The neo-nazi origins of an email hoax

The neo-nazi origins of an email hoax

It popped into my email inbox the other day. Maybe it popped into yours. It was one of those Powerpoints that go viral, that everybody passes on to their list. You know the sort of thing: cute dogs, outrageous wedding pics, extreme feats of engineering. But this one was different. It was introduced with these words:

A real piece of history.

These color pictures were taken by a Life Magazine photographer between 1939 and 1940 in Berlin and were lost for over 70 years because the American photographer disappeared at the beginning of the war, along with his Roliflex camera.

Shown here are the originals (used at that time in the production of magazines). The majority are 6”x 9”. They were found by a nurse in a Berlin hospital, who kept them put away during all these years.

After her death her daughter returned them to the current editors, who retain the copyrights to Life Magazine, which has not been published since the early 70s. Some of these are so vivid for being over 70 years old, and so large that you almost feel as if you’re standing there.

Ah, long lost photos, who can resist them? I opened the doc and the title page, oddly, was in French and English:

Photos rares du 3e Reich conservées par la revue Life History you don’t get to see often

They turned out to be early professional colour photos, mainly of Adolph Hitler and his retinue. Here was Hitler at the height of his power and popularity: with Mussolini; reviewing troops; basking in the adulation of the masses; launching the Volkswagen car; with his generals; relaxing in chintzy lounge chairs with Eva Braun. All the pomp and ceremony of “the new Germany”, the victorious, self-confident, expanding, Germany of 1939 and 1940. Germany before the disastrous May 1941 decision to invade the USSR. Germany before Stalingrad, the Final Solution, the Thousand Bomber Raids. Germany before the fall.

And then I smelled a rodent, because I knew I’d seen some of these photos before. And I remembered that back in 2007, there had been a similar hoax with, perhaps, a similar purpose. Somebody had circulated some allegedly never-before-seen photos of the Japanese sneak attack on Pearl Harbour, which had supposedly laid undeveloped in an old Box Brownie. It was a cute yarn, but the pics turned out to have been taken by a US Navy photographer and to have been available in the archives.

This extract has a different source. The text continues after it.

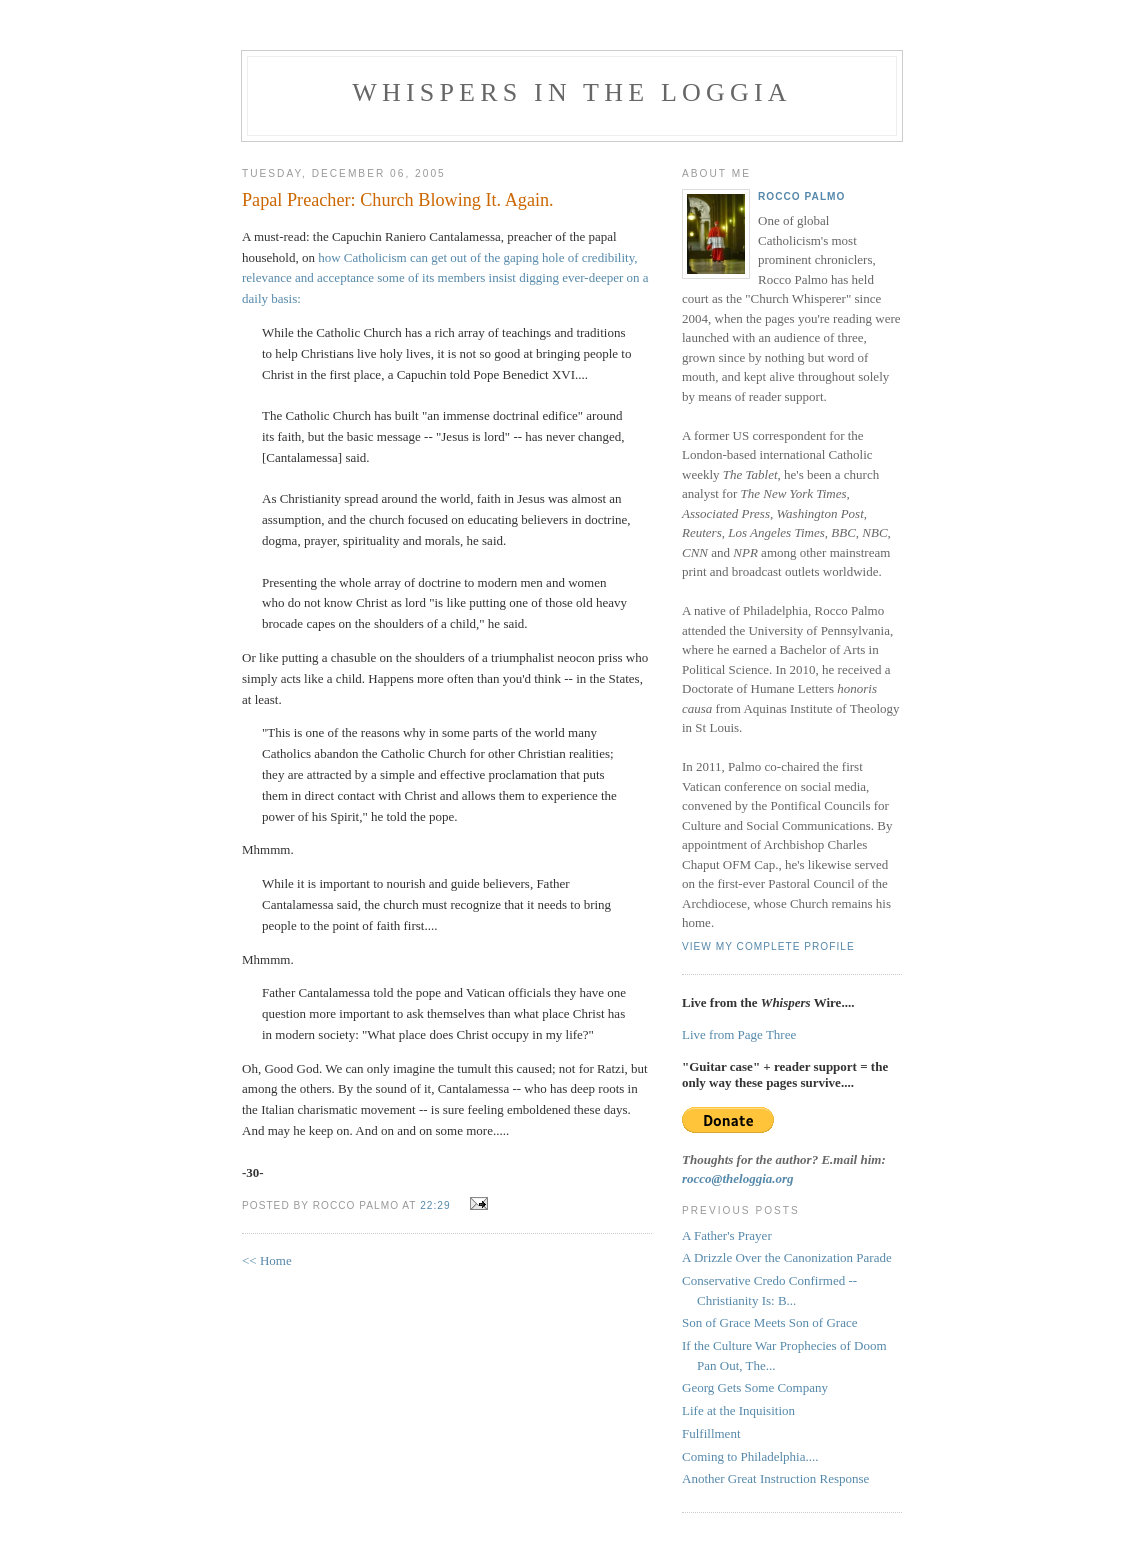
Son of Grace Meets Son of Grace (769, 1322)
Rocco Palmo (801, 196)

The hoax was a stirring call to paranoid vigilance and dumb American patriotism at a moment when the wisdom of the Afghanistan and Iraq invasions was increasingly falling into question.

So I visited the Hoax Slayer website and a very different story about the Hitler photos emerged.

Far from being the work of an American Life Mag photographer, the pics were actually taken by Hugo Jaeger, Hitler’s personal photographer and a committed Nazi. In 1945, with the Allies closing in on Berlin, he hid his precious negs and went to ground. In 1965, he sold them to Life. Many have since been published.

So why the elaborate fiction about the recent discovery, the American photographer, the Berlin nurse and her dutiful daughter?

This is just the cover story, the bait to get you to open the Powerpoint, but why would anybody want you to admire these snaps of the Third Reich at a fleeting historic moment before its downfall?

The answer I think, is this: a new racist Right is rising across Europe, and even, here and there, winning political office. They are mostly admirers of Hitler, Mussolini, and the lesser fascist operators of what was once, fleetingly, a Europe-wide fascist brotherhood. Amazing as it might seem, they seek historical legitimacy by humanising Hitler.

Anvers Breivik, the Norwegan mass-murderer is the standard-bearer of Europe’s new Brownshirts, and now he’s on trial and expressing not an ounce of remorse. In fact, he’s calling on the fascist militants hiding in the cracks of European society to boldly follow his example and violently drive out the leftist, multiculturalist “traitors”. Is it just a coincidence that at this time somebody wants you to wonder at the “new”, “reborn” Germany of 1939 and 1940? I think not.